Every archer knows the feeling. The release breaks and before the arrow reaches the target, the mind already knows it was not the shot it wanted. The body tightens. Frustration appears. Attention shifts away from the process and toward the outcome. In an instant, aversion has arrived.
Aversion is the movement of the mind that pushes away what it does not like. It resists discomfort, rejects mistakes, and struggles against outcomes that do not match expectations. On the range, aversion often appears after a poor shot, a low score, a missed target, or a disappointing performance. It may seem harmless at first, but when left unnoticed, it quietly shapes the archer’s next decision.
The challenge is not that a shot went poorly. Every archer misses. Every archer struggles. The challenge begins when the mind turns the missed arrow into something personal. Instead of seeing a shot that drifted left, the archer sees failure. Instead of observing a mistake, the archer begins fighting against it. The body carries tension into the next shot. The mind becomes preoccupied with avoiding another error. Attention leaves the present moment and becomes trapped in resistance.
This is where the shot process begins to break down.
The archer may rush the next shot in an attempt to recover. They may become overly cautious and hesitate through expansion. They may force execution rather than allowing it to emerge naturally. Sometimes aversion appears as anger. Sometimes it appears as disappointment. Sometimes it disguises itself as determination. Regardless of its form, the result is often the same. The archer is no longer responding to what is happening now. They are reacting to what already happened.
The missed arrow itself is rarely the greatest obstacle. The resistance to the missed arrow is.
The path forward begins with recognition. Rather than suppressing frustration or pretending it does not exist, the archer learns to observe it directly. A missed shot creates a sensation in the body. Perhaps the shoulders tighten. Perhaps the jaw clenches. Thoughts arise about what should have happened. Emotions appear. None of these experiences are problems by themselves. They become problems only when they operate unseen.

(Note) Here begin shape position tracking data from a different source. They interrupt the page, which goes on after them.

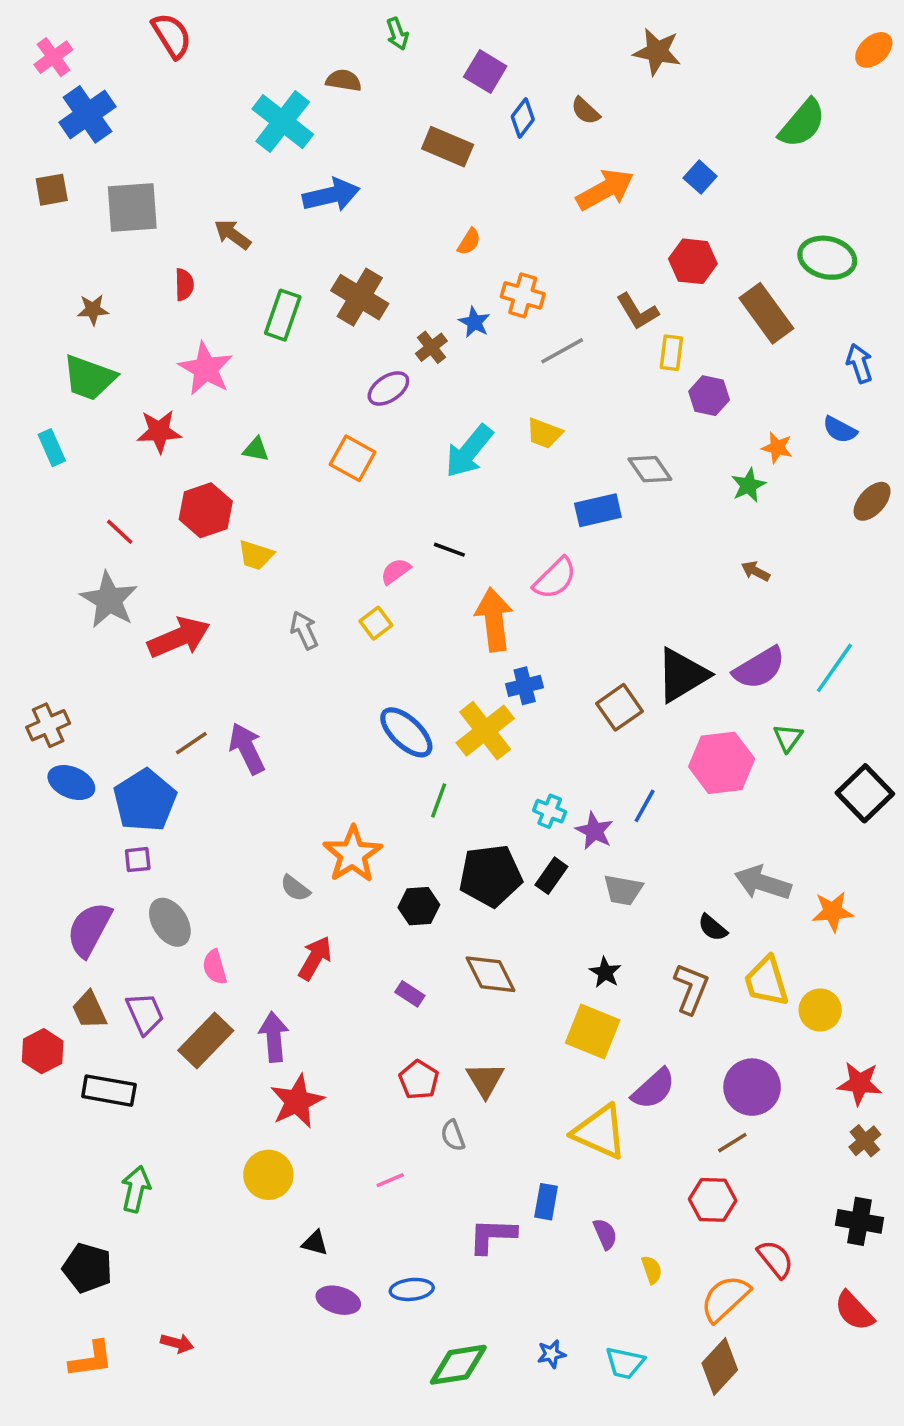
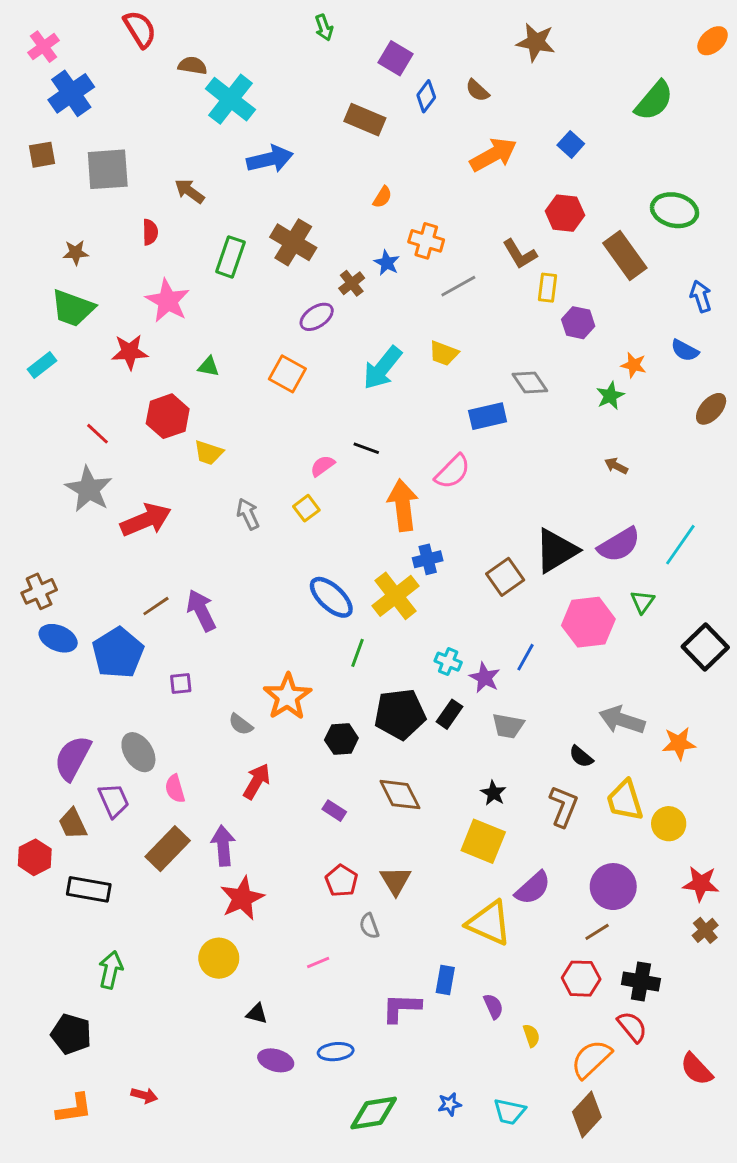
brown semicircle: (344, 80) -> (192, 66), moved
cyan rectangle: (52, 448) -> (42, 365), turned 76
purple square: (138, 860) -> (181, 683), moved
purple trapezoid: (145, 1014) -> (114, 800), moved
black cross: (859, 1221) -> (641, 981), moved

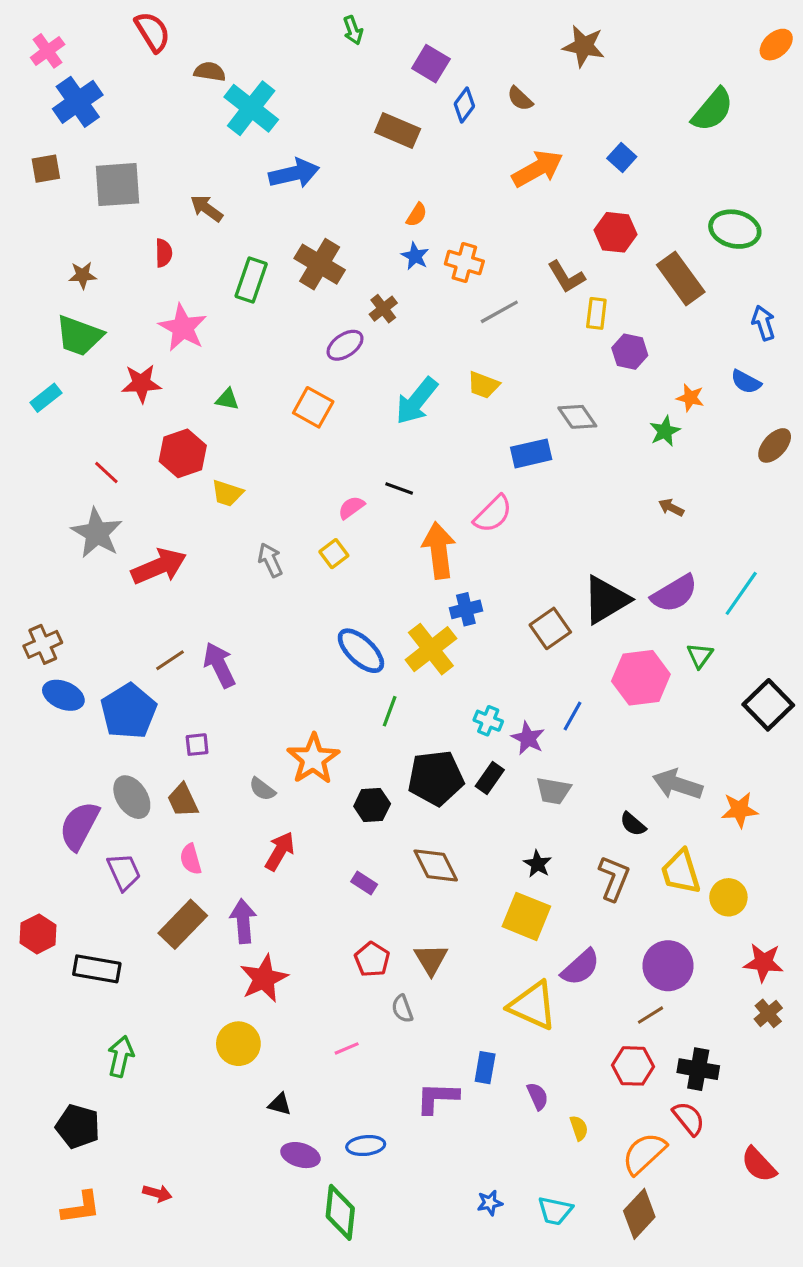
blue star: (387, 263) -> (415, 256), moved
gray ellipse: (138, 752) -> (132, 797), moved
brown trapezoid: (73, 824) -> (183, 800), moved
green diamond: (374, 1113) -> (340, 1212), moved, turned -75

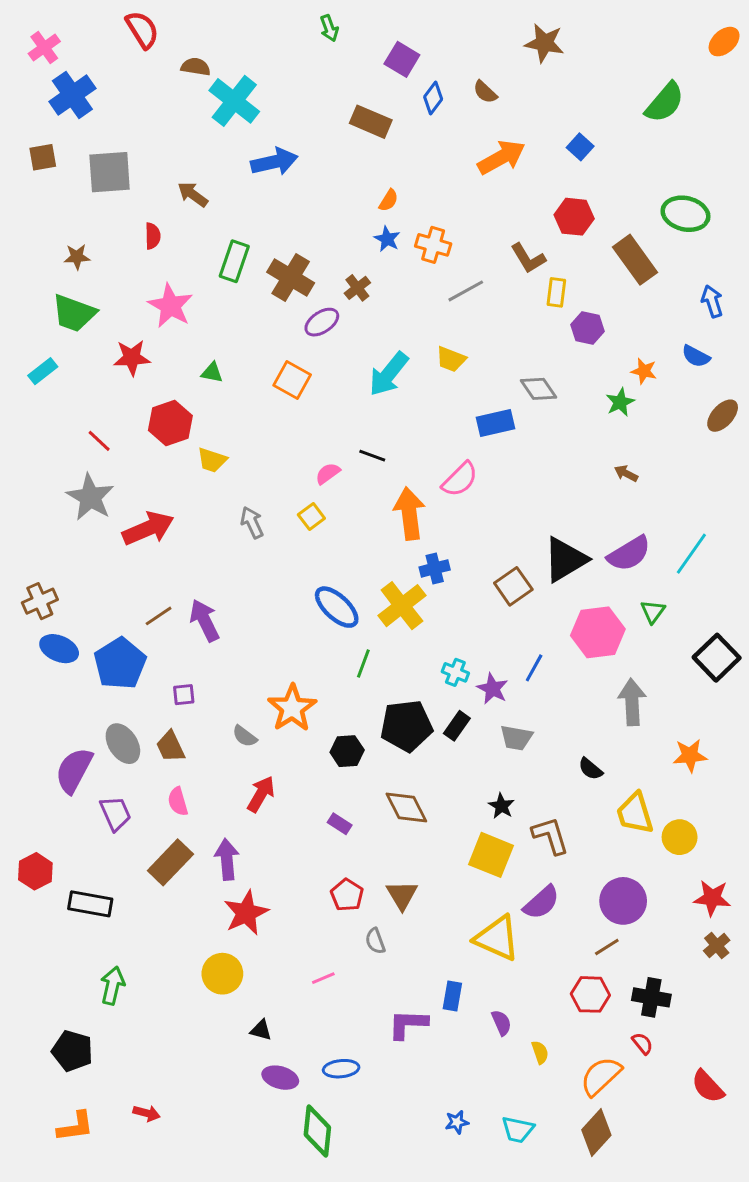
brown cross: (320, 264) -> (291, 278), moved
gray arrow: (678, 784) -> (632, 702), moved, turned 69
brown L-shape: (614, 878) -> (550, 836), moved, turned -39
red semicircle: (689, 1118) -> (642, 1043), size x0.7

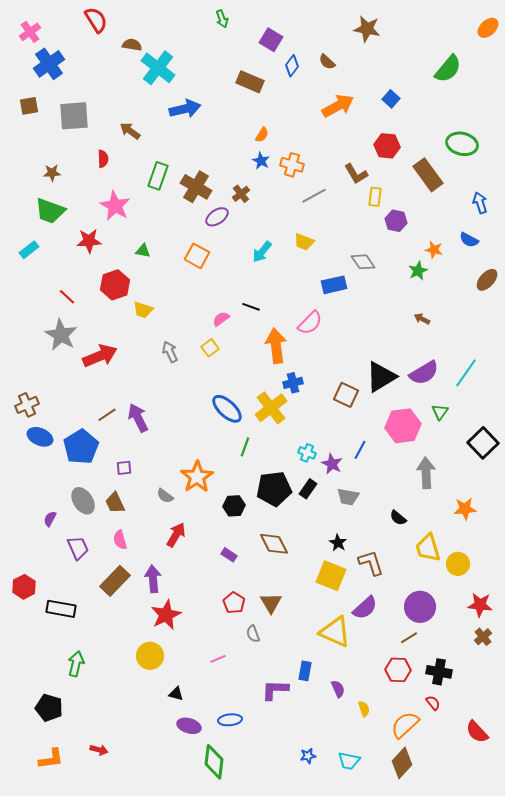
cyan arrow: (389, 374) -> (262, 252), size x0.7
brown square: (513, 586) -> (346, 395), turned -30
purple semicircle: (74, 770) -> (50, 519), size x0.5

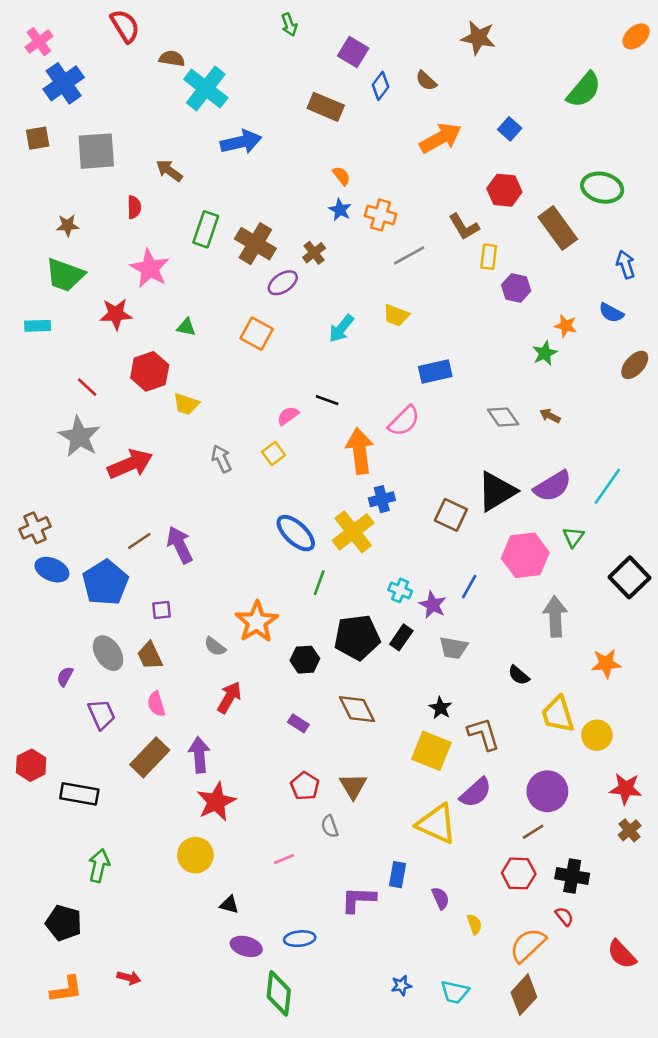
orange semicircle: (262, 135) -> (341, 176), turned -70
cyan rectangle: (29, 250) -> (38, 326), turned 36
gray diamond: (363, 262) -> (503, 417), moved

When observed clearly, aversion loses much of its power. The archer begins to notice the difference between the shot and the story about the shot. The arrow landed where it landed. Everything beyond that is the mind adding judgment, expectation, and resistance.
This observation creates space for learning. A poor shot contains information. It reveals something about alignment, timing, execution, focus, or equipment. When aversion dominates the mind, that information is hidden behind emotional reaction. When aversion is recognized and allowed to settle, curiosity can take its place. The question changes from “Why did I shoot that terrible arrow?” to “What can this arrow teach me?”
The shift is subtle but profound. One approach creates struggle. The other creates growth.
The accomplished archer is not the one who never experiences aversion. Such a person does not exist. The accomplished archer is the one who learns to recognize aversion as it arises and refuses to let it drive the next shot. They learn to meet mistakes with awareness instead of resistance. They learn to see every arrow, whether good or bad, as part of the practice.
In this way, even the missed arrow becomes a teacher.
The target does not care about our preferences. The arrow does not know whether we approve of it. Reality simply unfolds as it does. When the archer learns to meet that reality without pushing it away, every shot becomes an opportunity to understand both the bow and the mind a little more clearly. The next time a shot goes wrong, resist the urge to immediately correct, judge, or explain it. Look directly at it. Notice the reaction that follows. Observe the movement of aversion within the mind. Then return to the process.
The lesson is already there, waiting to be seen.